━━━ Material provided

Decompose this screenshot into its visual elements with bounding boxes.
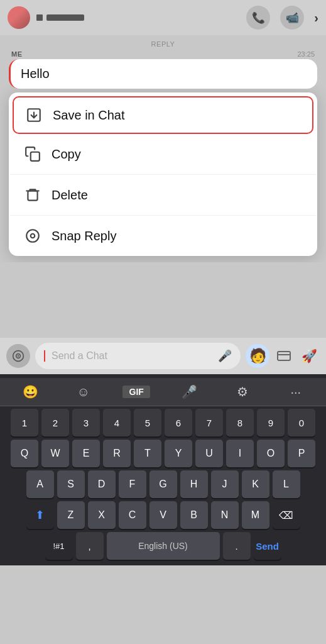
- key-r[interactable]: R: [103, 440, 131, 467]
- message-bubble-wrap: ME 23:25 Hello: [9, 50, 317, 89]
- top-bar: 📞 📹 ›: [0, 0, 326, 35]
- svg-rect-2: [31, 152, 40, 161]
- context-menu: Save in Chat Copy Delete: [9, 92, 317, 256]
- context-menu-save-in-chat[interactable]: Save in Chat: [13, 96, 313, 134]
- video-call-button[interactable]: 📹: [280, 6, 304, 30]
- chat-input[interactable]: Send a Chat 🎤: [35, 343, 241, 369]
- message-time: 23:25: [297, 50, 315, 58]
- input-bar: Send a Chat 🎤 🧑 🚀: [0, 338, 326, 374]
- keyboard-rows: 1 2 3 4 5 6 7 8 9 0 Q W E R T Y U I O P …: [0, 406, 326, 560]
- svg-point-4: [26, 230, 39, 242]
- key-m[interactable]: M: [242, 501, 269, 529]
- key-h[interactable]: H: [180, 470, 208, 498]
- rocket-button[interactable]: 🚀: [298, 345, 320, 367]
- snap-reply-icon: [24, 227, 41, 245]
- key-g[interactable]: G: [149, 470, 177, 498]
- username-dot: [36, 14, 43, 21]
- message-sender: ME: [11, 50, 23, 58]
- key-x[interactable]: X: [88, 501, 116, 529]
- keyboard-toolbar: 😀 ☺ GIF 🎤 ⚙ ···: [0, 378, 326, 406]
- more-icon[interactable]: ···: [282, 385, 310, 399]
- delete-button[interactable]: ⌫: [273, 501, 300, 529]
- context-menu-copy[interactable]: Copy: [10, 134, 316, 175]
- key-4[interactable]: 4: [103, 409, 131, 436]
- shift-arrow-icon: ⬆: [35, 508, 45, 522]
- message-bubble: Hello: [9, 59, 317, 89]
- gif-icon[interactable]: GIF: [122, 386, 150, 398]
- key-comma[interactable]: ,: [76, 532, 104, 560]
- symbols-button[interactable]: !#1: [45, 532, 73, 560]
- key-t[interactable]: T: [134, 440, 161, 467]
- top-bar-right: 📞 📹 ›: [246, 6, 318, 30]
- key-l[interactable]: L: [273, 470, 300, 498]
- key-period[interactable]: .: [223, 532, 251, 560]
- key-c[interactable]: C: [119, 501, 146, 529]
- context-menu-snap-reply[interactable]: Snap Reply: [10, 216, 316, 256]
- mic-toolbar-icon[interactable]: 🎤: [176, 384, 204, 399]
- card-button[interactable]: [273, 345, 295, 367]
- svg-rect-8: [278, 352, 290, 360]
- svg-point-5: [31, 234, 35, 238]
- key-5[interactable]: 5: [134, 409, 161, 436]
- phone-call-button[interactable]: 📞: [246, 6, 270, 30]
- video-icon: 📹: [286, 11, 299, 25]
- key-w[interactable]: W: [41, 440, 69, 467]
- key-o[interactable]: O: [257, 440, 285, 467]
- key-z[interactable]: Z: [57, 501, 85, 529]
- key-e[interactable]: E: [72, 440, 100, 467]
- key-6[interactable]: 6: [165, 409, 192, 436]
- key-d[interactable]: D: [88, 470, 116, 498]
- a-row: A S D F G H J K L: [3, 470, 323, 498]
- input-bar-icons: 🧑 🚀: [246, 344, 320, 368]
- context-menu-delete[interactable]: Delete: [10, 175, 316, 216]
- message-text: Hello: [21, 67, 50, 80]
- key-f[interactable]: F: [119, 470, 146, 498]
- settings-icon[interactable]: ⚙: [229, 384, 256, 399]
- key-u[interactable]: U: [195, 440, 223, 467]
- key-q[interactable]: Q: [11, 440, 38, 467]
- svg-rect-3: [28, 191, 37, 201]
- key-n[interactable]: N: [211, 501, 239, 529]
- send-button[interactable]: Send: [254, 532, 281, 560]
- key-b[interactable]: B: [180, 501, 208, 529]
- chevron-right-icon[interactable]: ›: [314, 11, 318, 25]
- shift-button[interactable]: ⬆: [26, 501, 54, 529]
- save-in-chat-label: Save in Chat: [53, 108, 125, 123]
- svg-point-7: [18, 355, 19, 357]
- key-y[interactable]: Y: [165, 440, 192, 467]
- username-bar: [46, 14, 84, 21]
- emoji-smiley-icon[interactable]: ☺: [70, 385, 97, 399]
- key-k[interactable]: K: [242, 470, 269, 498]
- key-2[interactable]: 2: [41, 409, 69, 436]
- key-8[interactable]: 8: [226, 409, 254, 436]
- delete-label: Delete: [52, 188, 88, 203]
- avatar[interactable]: [8, 6, 30, 29]
- chat-area: REPLY ME 23:25 Hello Save in Chat: [0, 35, 326, 256]
- snap-reply-label: Snap Reply: [52, 229, 116, 243]
- camera-button[interactable]: [6, 344, 30, 368]
- key-j[interactable]: J: [211, 470, 239, 498]
- emoji-bitmoji-icon[interactable]: 😀: [16, 384, 44, 399]
- key-3[interactable]: 3: [72, 409, 100, 436]
- q-row: Q W E R T Y U I O P: [3, 440, 323, 467]
- key-1[interactable]: 1: [11, 409, 38, 436]
- mic-icon[interactable]: 🎤: [218, 349, 232, 363]
- phone-icon: 📞: [252, 11, 265, 25]
- reply-label: REPLY: [9, 40, 317, 48]
- key-s[interactable]: S: [57, 470, 85, 498]
- key-v[interactable]: V: [149, 501, 177, 529]
- bitmoji-button[interactable]: 🧑: [246, 344, 269, 368]
- key-0[interactable]: 0: [288, 409, 315, 436]
- key-i[interactable]: I: [226, 440, 254, 467]
- key-9[interactable]: 9: [257, 409, 285, 436]
- key-7[interactable]: 7: [195, 409, 223, 436]
- copy-icon: [24, 145, 41, 163]
- delete-icon: [24, 186, 41, 204]
- cursor: [44, 350, 45, 362]
- top-bar-left: [8, 6, 84, 29]
- key-a[interactable]: A: [26, 470, 54, 498]
- z-row: ⬆ Z X C V B N M ⌫: [3, 501, 323, 529]
- key-p[interactable]: P: [288, 440, 315, 467]
- space-button[interactable]: English (US): [107, 532, 220, 560]
- keyboard: 😀 ☺ GIF 🎤 ⚙ ··· 1 2 3 4 5 6 7 8 9 0 Q W …: [0, 374, 326, 565]
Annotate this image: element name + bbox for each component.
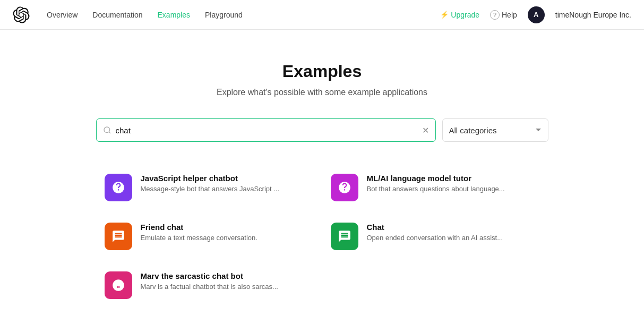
result-desc-ml-tutor: Bot that answers questions about languag… — [367, 185, 540, 193]
result-item-marv[interactable]: Marv the sarcastic chat bot Marv is a fa… — [96, 261, 322, 310]
nav-right: ⚡ Upgrade ? Help A timeNough Europe Inc. — [440, 6, 631, 23]
search-input[interactable] — [116, 126, 418, 135]
result-desc-friend-chat: Emulate a text message conversation. — [141, 234, 314, 242]
main-content: Examples Explore what's possible with so… — [83, 30, 561, 331]
result-content-marv: Marv the sarcastic chat bot Marv is a fa… — [141, 271, 314, 291]
result-icon-chat — [331, 223, 358, 250]
result-icon-marv — [105, 271, 132, 299]
result-item-js-chatbot[interactable]: JavaScript helper chatbot Message-style … — [96, 163, 322, 212]
result-content-js-chatbot: JavaScript helper chatbot Message-style … — [141, 174, 314, 193]
search-box: ✕ — [96, 118, 436, 142]
clear-search-button[interactable]: ✕ — [422, 125, 429, 135]
result-content-chat: Chat Open ended conversation with an AI … — [367, 223, 540, 242]
help-button[interactable]: ? Help — [490, 10, 517, 20]
upgrade-button[interactable]: ⚡ Upgrade — [440, 11, 479, 19]
result-title-friend-chat: Friend chat — [141, 223, 314, 232]
nav-overview[interactable]: Overview — [47, 11, 78, 19]
result-icon-friend-chat — [105, 223, 132, 250]
result-desc-js-chatbot: Message-style bot that answers JavaScrip… — [141, 185, 314, 193]
svg-line-1 — [109, 132, 110, 133]
result-icon-js-chatbot — [105, 174, 132, 201]
help-circle-icon: ? — [490, 10, 500, 20]
result-icon-ml-tutor — [331, 174, 358, 201]
result-title-chat: Chat — [367, 223, 540, 232]
nav-playground[interactable]: Playground — [205, 11, 243, 19]
nav-links: Overview Documentation Examples Playgrou… — [47, 11, 243, 19]
nav-examples[interactable]: Examples — [158, 11, 190, 19]
result-title-js-chatbot: JavaScript helper chatbot — [141, 174, 314, 183]
search-row: ✕ All categories — [96, 118, 548, 142]
result-item-friend-chat[interactable]: Friend chat Emulate a text message conve… — [96, 212, 322, 261]
nav-documentation[interactable]: Documentation — [92, 11, 142, 19]
nav-left: Overview Documentation Examples Playgrou… — [13, 6, 243, 23]
result-title-ml-tutor: ML/AI language model tutor — [367, 174, 540, 183]
search-icon — [103, 126, 111, 134]
results-grid: JavaScript helper chatbot Message-style … — [96, 163, 548, 310]
avatar[interactable]: A — [528, 6, 545, 23]
result-content-friend-chat: Friend chat Emulate a text message conve… — [141, 223, 314, 242]
page-title: Examples — [96, 62, 548, 81]
lightning-icon: ⚡ — [440, 11, 449, 19]
page-subtitle: Explore what's possible with some exampl… — [96, 88, 548, 97]
navbar: Overview Documentation Examples Playgrou… — [0, 0, 644, 30]
openai-logo — [13, 6, 30, 23]
result-desc-marv: Marv is a factual chatbot that is also s… — [141, 283, 314, 291]
result-item-ml-tutor[interactable]: ML/AI language model tutor Bot that answ… — [322, 163, 548, 212]
category-select[interactable]: All categories — [442, 118, 548, 142]
result-item-chat[interactable]: Chat Open ended conversation with an AI … — [322, 212, 548, 261]
svg-point-0 — [104, 127, 110, 133]
result-desc-chat: Open ended conversation with an AI assis… — [367, 234, 540, 242]
result-content-ml-tutor: ML/AI language model tutor Bot that answ… — [367, 174, 540, 193]
org-name: timeNough Europe Inc. — [555, 11, 631, 19]
result-title-marv: Marv the sarcastic chat bot — [141, 271, 314, 280]
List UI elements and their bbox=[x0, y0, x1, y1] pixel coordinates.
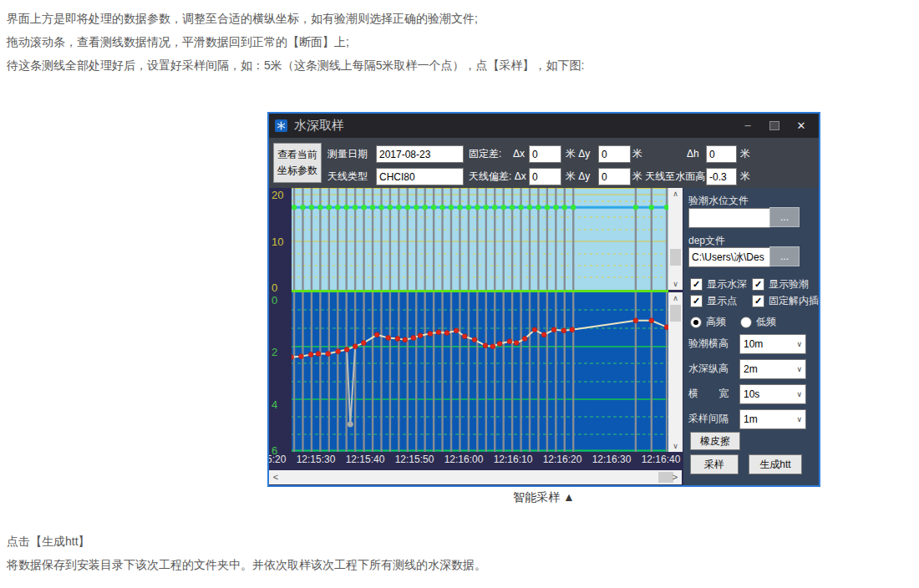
antenna-dx-input[interactable] bbox=[529, 168, 561, 185]
dep-file-label: dep文件 bbox=[688, 234, 725, 248]
depth-chart-plot[interactable] bbox=[292, 292, 668, 452]
tide-chart-plot[interactable] bbox=[292, 188, 668, 290]
antenna-type-input[interactable] bbox=[376, 168, 464, 185]
params-row-1: 测量日期 固定差: Δx 米 Δy 米 Δh 米 bbox=[269, 145, 819, 163]
x-tick-label: 12:15:20 bbox=[269, 454, 286, 465]
m-dy-label: 米 Δy bbox=[566, 145, 590, 163]
minimize-icon[interactable] bbox=[740, 119, 755, 134]
maximize-icon[interactable] bbox=[767, 119, 782, 134]
tide-file-input[interactable] bbox=[688, 208, 770, 228]
fixed-dy-input[interactable] bbox=[598, 145, 631, 163]
chevron-down-icon: ∨ bbox=[796, 340, 802, 348]
meter-label: 米 bbox=[740, 145, 750, 163]
browse-dep-file-button[interactable]: ... bbox=[769, 246, 800, 266]
window-titlebar[interactable]: 水深取样 bbox=[269, 114, 819, 138]
fixed-dx-input[interactable] bbox=[529, 145, 561, 163]
sample-interval-label: 采样间隔 bbox=[688, 412, 729, 426]
depth-scale-select[interactable]: 2m∨ bbox=[739, 359, 806, 379]
tide-vertical-scrollbar[interactable]: ∧ ∨ bbox=[668, 188, 683, 290]
radio-icon[interactable] bbox=[740, 317, 752, 328]
checkbox-checked-icon[interactable] bbox=[690, 295, 703, 307]
antenna-height-input[interactable] bbox=[706, 168, 737, 185]
side-panel: 验潮水位文件 ... dep文件 ... 显示水深 显示验潮 显示点 bbox=[683, 188, 819, 485]
snowflake-app-icon bbox=[275, 119, 287, 132]
meter-label: 米 bbox=[740, 168, 750, 185]
high-freq-radio[interactable]: 高频 bbox=[690, 315, 726, 329]
show-tide-checkbox[interactable]: 显示验潮 bbox=[752, 277, 809, 291]
meter-label: 米 bbox=[632, 145, 642, 163]
outro-line-2: 将数据保存到安装目录下该次工程的文件夹中。并依次取样该次工程下所有测线的水深数据… bbox=[7, 558, 486, 573]
horizontal-width-select[interactable]: 10s∨ bbox=[739, 384, 806, 404]
intro-line-2: 拖动滚动条，查看测线数据情况，平滑数据回到正常的【断面】上; bbox=[7, 35, 349, 50]
fixed-dh-input[interactable] bbox=[706, 145, 737, 163]
scroll-down-icon[interactable]: ∨ bbox=[668, 278, 683, 290]
show-depth-checkbox[interactable]: 显示水深 bbox=[690, 277, 747, 291]
sample-interval-select[interactable]: 1m∨ bbox=[739, 409, 806, 429]
fixed-solution-interp-checkbox[interactable]: 固定解内插 bbox=[752, 294, 819, 308]
scrollbar-thumb[interactable] bbox=[670, 249, 681, 266]
tide-y-tick-label: 10 bbox=[272, 236, 290, 248]
low-freq-radio[interactable]: 低频 bbox=[740, 315, 776, 329]
x-tick-label: 12:15:40 bbox=[346, 454, 385, 465]
params-row-2: 天线类型 天线偏差: Δx 米 Δy 米 天线至水面高 米 bbox=[269, 168, 819, 185]
depth-scale-label: 水深纵高 bbox=[688, 362, 729, 376]
x-tick-label: 12:16:30 bbox=[592, 454, 632, 465]
depth-y-tick-label: 4 bbox=[272, 398, 290, 411]
intro-line-1: 界面上方是即将处理的数据参数，调整至合适的横纵坐标，如有验潮则选择正确的验潮文件… bbox=[7, 12, 478, 27]
scroll-up-icon[interactable]: ∧ bbox=[668, 292, 683, 304]
depth-y-tick-label: 2 bbox=[272, 346, 290, 358]
page: 界面上方是即将处理的数据参数，调整至合适的横纵坐标，如有验潮则选择正确的验潮文件… bbox=[0, 0, 919, 588]
chevron-down-icon: ∨ bbox=[796, 365, 802, 373]
dh-label: Δh bbox=[687, 145, 699, 163]
chart-area: 20100 0246 ∧ ∨ ∧ ∨ 12:15:2012:15:3012:15… bbox=[269, 188, 683, 485]
antenna-dy-input[interactable] bbox=[598, 168, 631, 185]
window-controls bbox=[740, 119, 819, 134]
eraser-button[interactable]: 橡皮擦 bbox=[690, 432, 740, 450]
tide-y-tick-label: 0 bbox=[272, 281, 290, 294]
sample-button[interactable]: 采样 bbox=[690, 454, 739, 474]
x-tick-label: 12:15:50 bbox=[395, 454, 434, 465]
outro-line-1: 点击【生成htt】 bbox=[7, 535, 90, 550]
tide-width-select[interactable]: 10m∨ bbox=[739, 334, 806, 354]
x-tick-label: 12:16:20 bbox=[543, 454, 582, 465]
radio-selected-icon[interactable] bbox=[690, 317, 702, 328]
scroll-down-icon[interactable]: ∨ bbox=[668, 440, 683, 452]
intro-line-3: 待这条测线全部处理好后，设置好采样间隔，如：5米（这条测线上每隔5米取样一个点）… bbox=[7, 58, 584, 74]
x-tick-label: 12:16:00 bbox=[444, 454, 484, 465]
checkbox-checked-icon[interactable] bbox=[752, 295, 764, 307]
x-tick-label: 12:15:30 bbox=[297, 454, 336, 465]
horizontal-scrollbar[interactable]: < > bbox=[269, 470, 682, 484]
depth-y-tick-label: 0 bbox=[272, 294, 290, 307]
fixed-diff-label: 固定差: bbox=[469, 145, 501, 163]
time-axis: 12:15:2012:15:3012:15:4012:15:5012:16:00… bbox=[269, 452, 683, 469]
close-icon[interactable] bbox=[794, 119, 809, 134]
tide-y-tick-label: 20 bbox=[272, 189, 290, 201]
x-tick-label: 12:16:10 bbox=[494, 454, 533, 465]
generate-htt-button[interactable]: 生成htt bbox=[749, 454, 802, 474]
tide-file-label: 验潮水位文件 bbox=[688, 194, 749, 208]
dx-label: Δx bbox=[513, 145, 525, 163]
chevron-down-icon: ∨ bbox=[796, 390, 802, 398]
checkbox-checked-icon[interactable] bbox=[690, 278, 703, 291]
x-tick-label: 12:16:40 bbox=[642, 454, 681, 465]
antenna-height-label: 米 天线至水面高 bbox=[632, 168, 705, 185]
chevron-down-icon: ∨ bbox=[796, 415, 802, 423]
scroll-right-icon[interactable]: > bbox=[669, 470, 681, 484]
browse-tide-file-button[interactable]: ... bbox=[769, 207, 800, 227]
antenna-type-label: 天线类型 bbox=[327, 168, 368, 185]
dep-file-input[interactable] bbox=[688, 247, 770, 267]
smart-sampling-toggle[interactable]: 智能采样 ▲ bbox=[267, 490, 820, 505]
date-input[interactable] bbox=[376, 145, 464, 163]
depth-vertical-scrollbar[interactable]: ∧ ∨ bbox=[668, 292, 683, 452]
show-points-checkbox[interactable]: 显示点 bbox=[690, 294, 737, 308]
date-label: 测量日期 bbox=[327, 145, 368, 163]
tide-width-label: 验潮横高 bbox=[688, 337, 729, 351]
checkbox-checked-icon[interactable] bbox=[752, 278, 764, 291]
window-title: 水深取样 bbox=[294, 118, 344, 134]
main-area: 20100 0246 ∧ ∨ ∧ ∨ 12:15:2012:15:3012:15… bbox=[269, 188, 819, 485]
params-panel: 查看当前坐标参数 测量日期 固定差: Δx 米 Δy 米 Δh 米 天线类型 天… bbox=[269, 138, 819, 188]
app-window: 水深取样 查看当前坐标参数 测量日期 固定差: Δx 米 Δy 米 Δh 米 bbox=[267, 112, 820, 487]
scrollbar-thumb[interactable] bbox=[670, 305, 681, 322]
scroll-up-icon[interactable]: ∧ bbox=[668, 188, 683, 200]
scroll-left-icon[interactable]: < bbox=[270, 470, 282, 484]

━━━━━━

Aim of the exercise: Gather up, from the records above, each line where the word "username" appears.

Finished task:
- username-dot: [36, 14, 43, 21]
- username-bar: [46, 14, 84, 21]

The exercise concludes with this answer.